I even have here a similar one:

Code: [Select]
systemctl status ssh
ssh.service - OpenBSD Secure Shell server
   Loaded: loaded (/lib/systemd/system/ssh.service; enabled)
   Active: failed (Result: start-limit) since Mi 2014-07-30 22:34:01 CEST; 2min 20s ago
  Process: 20045 ExecStart=/usr/sbin/sshd -D $SSHD_OPTS (code=exited, status=255)
 Main PID: 20045 (code=exited, status=255)
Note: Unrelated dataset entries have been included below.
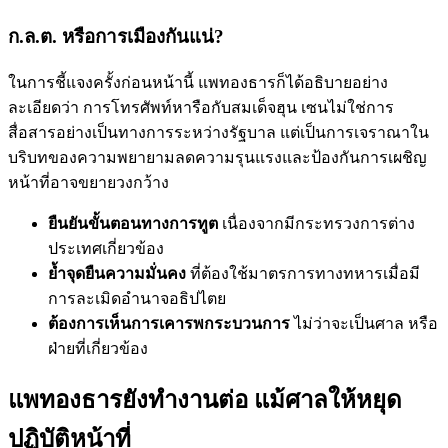
ก.ล.ต. หรือการเมืองกันแน่?
ในการชี้แจงครั้งก่อนหน้านี้ แพทองธารก็ได้อธิบายอย่าง
ละเอียดว่า การโทรศัพท์หารือกับสมเด็จฮุน เซนไม่ใช่การ
สื่อสารอย่างเป็นทางการระหว่างรัฐบาล แต่เป็นการเจราณาใน
บริบทของความพยายามลดความรุนแรงและป้องกันการเผชิญ
หน้าที่อาจขยายวงกว้าง
ยืนยันขั้นตอนทางการทูต
เนื่องจากมีกระทรวงการต่าง
ประเทศเกี่ยวข้อง
ย้ำจุดยืนความมั่นคง
ที่ต้องใช้มาตรการทางทหารเมื่อมี
การละเมิดอำนาจอธิปไตย
ต้องการเห็นการเคารพกระบวนการ
ไม่ว่าจะเป็นศาล หรือ
ฝ่ายที่เกี่ยวข้อง
แพทองธารยังทำงานต่อ แม้ศาลให้หยุด
ปฏิบัติหน้าที่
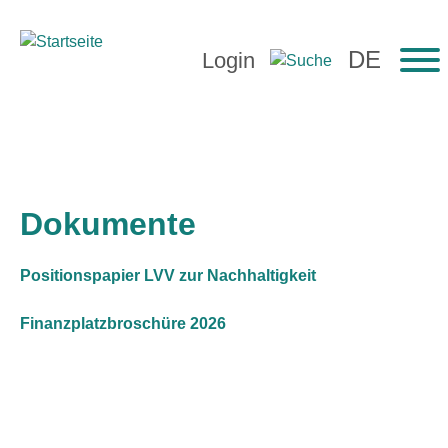
Login
Dokumente
Positionspapier LVV zur Nachhaltigkeit
Finanzplatzbroschüre 2026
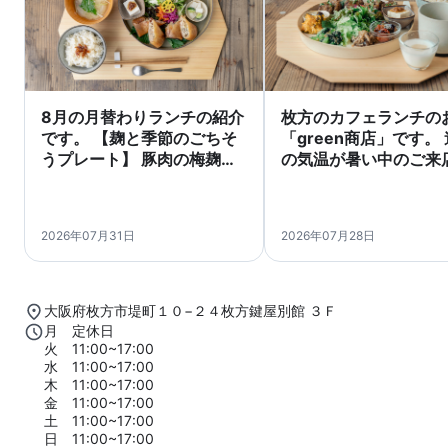
8月の月替わりランチの紹介
枚方のカフェランチの
です。 【麹と季節のごちそ
「green商店」です。
うプレート】 豚肉の梅麹し
の気温が暑い中のご来
そチーズ春巻き（梅麹に漬
にありがとうございま
け込んだ豚肉に、しその香
green商店のランチタ
りとチーズのコクを合わせ
は、11:00~15:30。 
2026年07月31日
2026年07月28日
た、夏にぴったりの一品） /
んだんに使った月替わ
野菜の塩麹漬け / かぼちゃの
ンチや夏野菜をたっぷ
クリーミーサラダ（甘麹を
ったチキングリーンカ
使用） / ズッキーニの玉ねぎ
ー、ルーロー飯とセッ
大阪府枚方市堤町１０−２４枚方鍵屋別館 ３Ｆ
麹焼き（玉ねぎ麹を使用） /
チキンフォーなど、こ
月 定休日
茄子の胡麻味噌和え（味噌
りを込めた手しごとラ
火 11:00~17:00
水 11:00~17:00
麹を使用） / トマトのマリネ
をお楽しみいただけま
木 11:00~17:00
/ 豆腐の醤油麹のせ / 麹のお
お子様ランチもご用意
金 11:00~17:00
味噌汁 / 玄米入りごはん（手
おりますので、お子様
土 11:00~17:00
作りの佃煮のせ） / 塩麹ヨー
も安心してご来店くだ
日 11:00~17:00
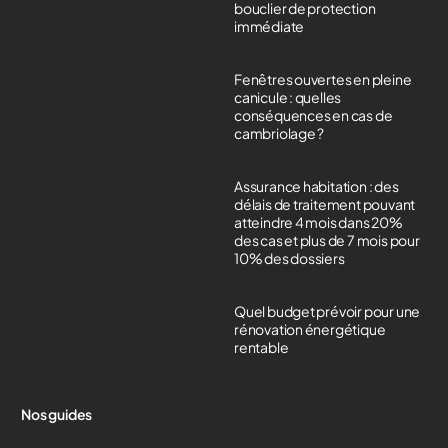
bouclier de protection
immédiate
Fenêtres ouvertes en pleine
canicule : quelles
conséquences en cas de
cambriolage ?
Assurance habitation : des
délais de traitement pouvant
atteindre 4 mois dans 20%
des cas et plus de 7 mois pour
10% des dossiers
Quel budget prévoir pour une
rénovation énergétique
rentable
Nos guides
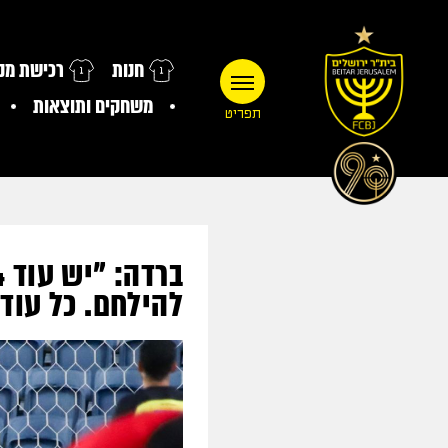
חנות
רכישת מנו
משחקים ותוצאות
תפריט
להילחם. כל עוד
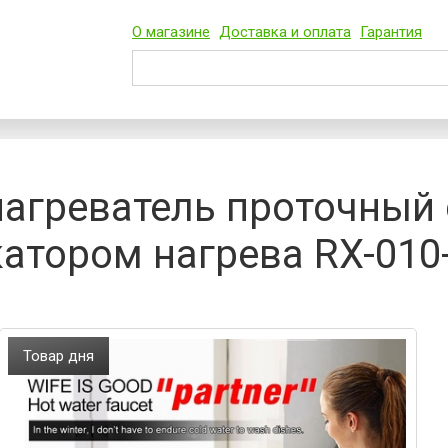
О магазине
Доставка и оплата
Гарантия
агреватель проточный
атором нагрева RX-010
Товар дня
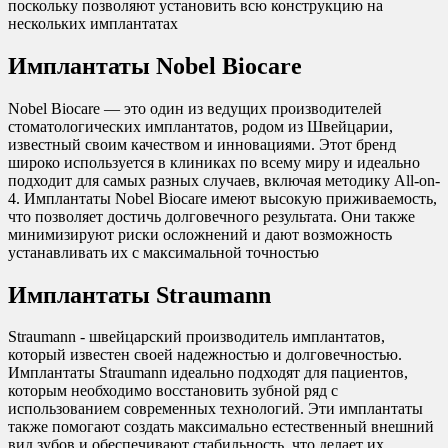
поскольку позволяют установить всю конструкцию на
нескольких имплантатах
Имплантаты Nobel Biocare
Nobel Biocare — это один из ведущих производителей
стоматологических имплантатов, родом из Швейцарии,
известный своим качеством и инновациями. Этот бренд
широко используется в клиниках по всему миру и идеально
подходит для самых разных случаев, включая методику All-on-
4. Имплантаты Nobel Biocare имеют высокую приживаемость,
что позволяет достичь долговечного результата. Они также
минимизируют риски осложнений и дают возможность
устанавливать их с максимальной точностью
Имплантаты Straumann
Straumann - швейцарский производитель имплантатов,
который известен своей надежностью и долговечностью.
Имплантаты Straumann идеально подходят для пациентов,
которым необходимо восстановить зубной ряд с
использованием современных технологий. Эти имплантаты
также помогают создать максимально естественный внешний
вид зубов и обеспечивают стабильность, что делает их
Jul 30 22:34:01 tuap systemd[1]: ssh.service: main process exited, code=exited, status=255/n/a
Jul 30 22:34:01 tuap systemd[1]: Unit ssh.service entered failed state.
Jul 30 22:34:01 tuap systemd[1]: ssh.service holdoff time over, scheduling restart.
Jul 30 22:34:01 tuap systemd[1]: Stopping OpenBSD Secure Shell server...
Jul 30 22:34:01 tuap systemd[1]: Starting OpenBSD Secure Shell server...
Jul 30 22:34:01 tuap systemd[1]: ssh.service start request repeated too quickly, refusing to start.
Jul 30 22:34:01 tuap systemd[1]: Failed to start OpenBSD Secure Shell server.
Jul 30 22:34:01 tuap systemd[1]: Unit ssh.service entered failed state.
root@tuap:/home/mylo# systemctl start  ssh
root@tuap:/home/mylo# systemctl status ssh
ssh.service - OpenBSD Secure Shell server
   Loaded: loaded (/lib/systemd/system/ssh.service; enabled)
   Active: failed (Result: start-limit) since Mi 2014-07-30 22:36:53 CEST; 2s ago
  Process: 2849 ExecStart=/usr/sbin/sshd -D $SSHD_OPTS (code=exited, status=255)
 Main PID: 2849 (code=exited, status=255)
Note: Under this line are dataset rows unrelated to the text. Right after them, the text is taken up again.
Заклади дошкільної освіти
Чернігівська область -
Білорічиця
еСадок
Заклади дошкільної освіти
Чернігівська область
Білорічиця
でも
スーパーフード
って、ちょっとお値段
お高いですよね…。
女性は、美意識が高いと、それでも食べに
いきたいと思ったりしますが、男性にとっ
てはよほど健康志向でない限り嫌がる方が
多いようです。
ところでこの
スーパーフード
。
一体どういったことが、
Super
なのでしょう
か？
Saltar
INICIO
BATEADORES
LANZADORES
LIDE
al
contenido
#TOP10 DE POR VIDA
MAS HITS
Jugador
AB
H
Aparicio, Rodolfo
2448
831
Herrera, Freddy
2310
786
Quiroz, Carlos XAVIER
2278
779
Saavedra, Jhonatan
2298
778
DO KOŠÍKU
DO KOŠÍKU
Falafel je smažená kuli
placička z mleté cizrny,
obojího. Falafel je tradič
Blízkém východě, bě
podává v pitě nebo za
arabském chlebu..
Jul 30 22:36:53 tuap systemd[1]: ssh.service: main process exited, code=exited, status=255/n/a
Jul 30 22:36:53 tuap systemd[1]: Unit ssh.service entered failed state.
Jul 30 22:36:53 tuap systemd[1]: ssh.service holdoff time over, scheduling restart.
Jul 30 22:36:53 tuap systemd[1]: Stopping OpenBSD Secure Shell server...
Jul 30 22:36:53 tuap systemd[1]: Starting OpenBSD Secure Shell server...
Jul 30 22:36:53 tuap systemd[1]: ssh.service start request repeated too quickly, refusing to start.
Jul 30 22:36:53 tuap systemd[1]: Failed to start OpenBSD Secure Shell server.
Jul 30 22:36:53 tuap systemd[1]: Unit ssh.service entered failed state.

Offline der_bud

  • User
  • Posts: 1.072
  • member
Re: How do I start ssh server on boot
« Reply #13 on: 2014/07/31, 08:22:42 »
Please show output of
Code: [Select]
ls -ln /etc/systemd/system/ssh*and
Code: [Select]
cat /lib/systemd/system/ssh.service
Du lachst? Wieso lachst du? Das ist doch oft so, Leute lachen erst und dann sind sie tot.

Offline vilde

  • User
  • Posts: 708
Re: How do I start ssh server on boot
« Reply #14 on: 2014/08/01, 13:32:37 »
This thread are sort of solved for me, I did, ListenAddress 192.168.x.xx ---> #ListenAddress 192.168.x.xx in /etc/ssh/sshd_config and now ssh server is starting on boot. I believe there are other questions about systemd and starting ssh, but for me it's ok for now. Thank you for your help and links, ayla and der_bud.